Ricochet Robots
A team of up-to four robots is going to deliver parts in a factory floor. The floor is organized as a rectangular grid where each robot occupies a single square cell. Each robot is represented by an integer from 1 to 4 and can move in the four orthogonal directions (left, right, up, down). However, once set in motion, a robot will stop only when it detects a neighboring obstacle (i.e. walls, the edges of the factory or other stationary robots). Robots do not move simultaneously, i.e. only a single robot moves at each time step.
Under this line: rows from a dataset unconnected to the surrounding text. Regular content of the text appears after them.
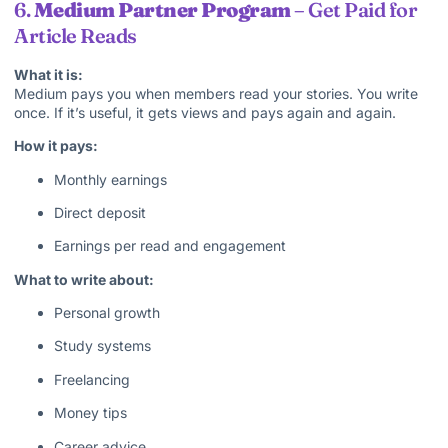
6.
Medium Partner Program
– Get Paid for
Article Reads
What it is:
Medium pays you when members read your stories. You write
once. If it’s useful, it gets views and pays again and again.
How it pays:
Monthly earnings
Direct deposit
Earnings per read and engagement
What to write about:
Personal growth
Study systems
Freelancing
Money tips
Career advice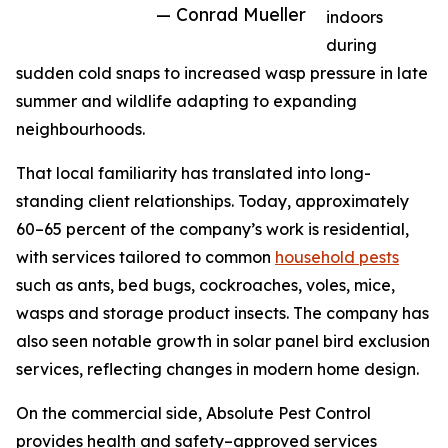
— Conrad Mueller
indoors
during
sudden cold snaps to increased wasp pressure in late
summer and wildlife adapting to expanding
neighbourhoods.
That local familiarity has translated into long-
standing client relationships. Today, approximately
60–65 percent of the company’s work is residential,
with services tailored to common
household pests
such as ants, bed bugs, cockroaches, voles, mice,
wasps and storage product insects. The company has
also seen notable growth in solar panel bird exclusion
services, reflecting changes in modern home design.
On the commercial side, Absolute Pest Control
provides health and safety–approved services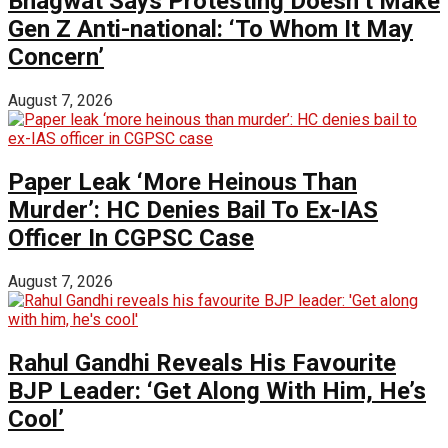
Bhagwat Says Protesting Doesn’t Make
Gen Z Anti-national: ‘To Whom It May
Concern’
August 7, 2026
Paper Leak ‘More Heinous Than
Murder’: HC Denies Bail To Ex-IAS
Officer In CGPSC Case
August 7, 2026
Rahul Gandhi Reveals His Favourite
BJP Leader: ‘Get Along With Him, He’s
Cool’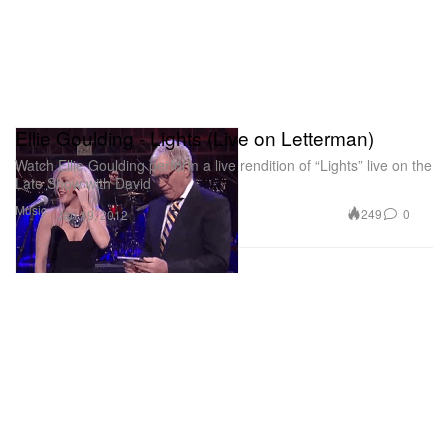
Ellie Goulding - Lights (Live on Letterman)
Watch Ellie Goulding perform a live rendition of “Lights” live on the
Late Show with David
Music
249
0
Jan 19, 2012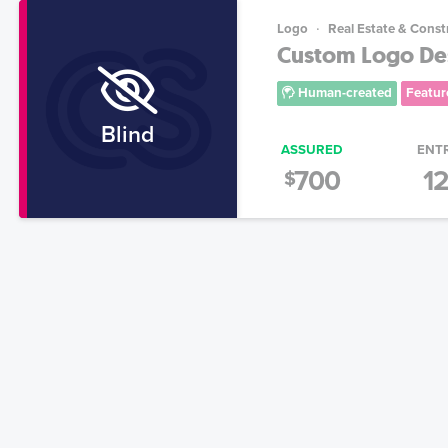
Logo
Real Estate & Const
Custom Logo Des
Human-created
Featur
Blind
ASSURED
ENT
700
1
$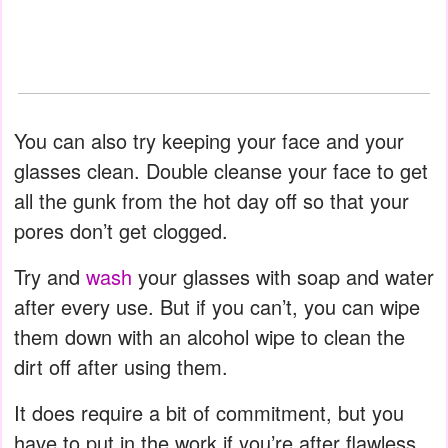
You can also try keeping your face and your
glasses clean. Double cleanse your face to get
all the gunk from the hot day off so that your
pores don’t get clogged.
Try and
wash
your glasses with soap and water
after every use. But if you can’t, you can wipe
them down with an alcohol wipe to clean the
dirt off after using them.
It does require a bit of commitment, but you
have to put in the work if you’re after flawless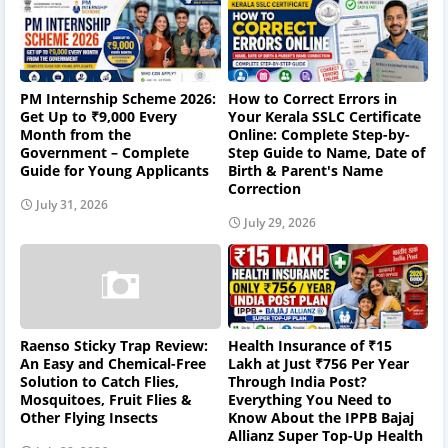
PM Internship Scheme 2026:
How to Correct Errors in
Get Up to ₹9,000 Every
Your Kerala SSLC Certificate
Month from the
Online: Complete Step-by-
Government – Complete
Step Guide to Name, Date of
Guide for Young Applicants
Birth & Parent's Name
Correction
July 31, 2026
July 29, 2026
Raenso Sticky Trap Review:
Health Insurance of ₹15
An Easy and Chemical-Free
Lakh at Just ₹756 Per Year
Solution to Catch Flies,
Through India Post?
Mosquitoes, Fruit Flies &
Everything You Need to
Other Flying Insects
Know About the IPPB Bajaj
Allianz Super Top-Up Health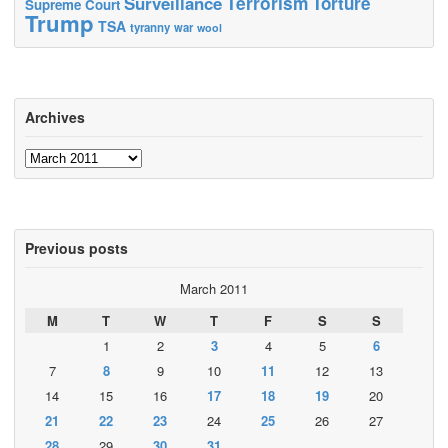
Terrorism
Surveillance
Torture
Supreme Court
Trump
TSA
tyranny
war
wool
Archives
Archives
Previous posts
March 2011
M
T
W
T
F
S
S
1
2
3
4
5
6
7
8
9
10
11
12
13
14
15
16
17
18
19
20
21
22
23
24
25
26
27
28
29
30
31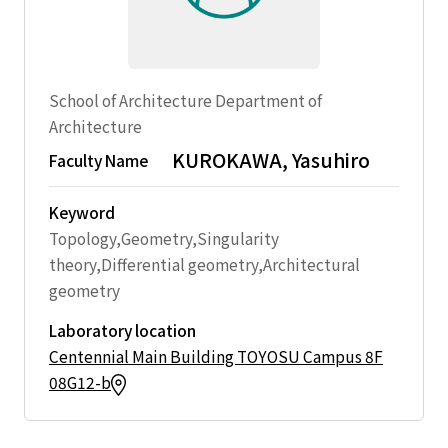
School of Architecture Department of
Architecture
KUROKAWA, Yasuhiro
Faculty Name
Keyword
Topology,Geometry,Singularity
theory,Differential geometry,Architectural
geometry
Laboratory location
Centennial Main Building TOYOSU Campus 8F
08G12-b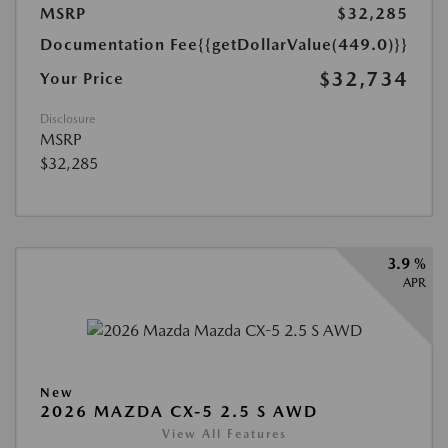
MSRP
$32,285
Documentation Fee
{{getDollarValue(449.0)}}
$32,734
Your Price
Disclosure
MSRP
$32,285
3.9 %
APR
New
2026 MAZDA CX-5 2.5 S AWD
View All Features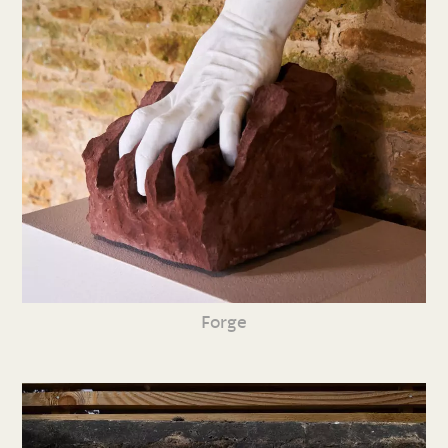
Forge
The goal is to compute an efficient move sequence such that robot 1 reaches a designed target spot; this may require moving other robots out of the way or to use them as obstacles for "ricocheting" moves. Consider the example given above, on the right,where the gray cells represent walls, X is the target location and 1⃝, 2⃝ mark the initial positions of two robots. One optimal solution consists of the six moves described below.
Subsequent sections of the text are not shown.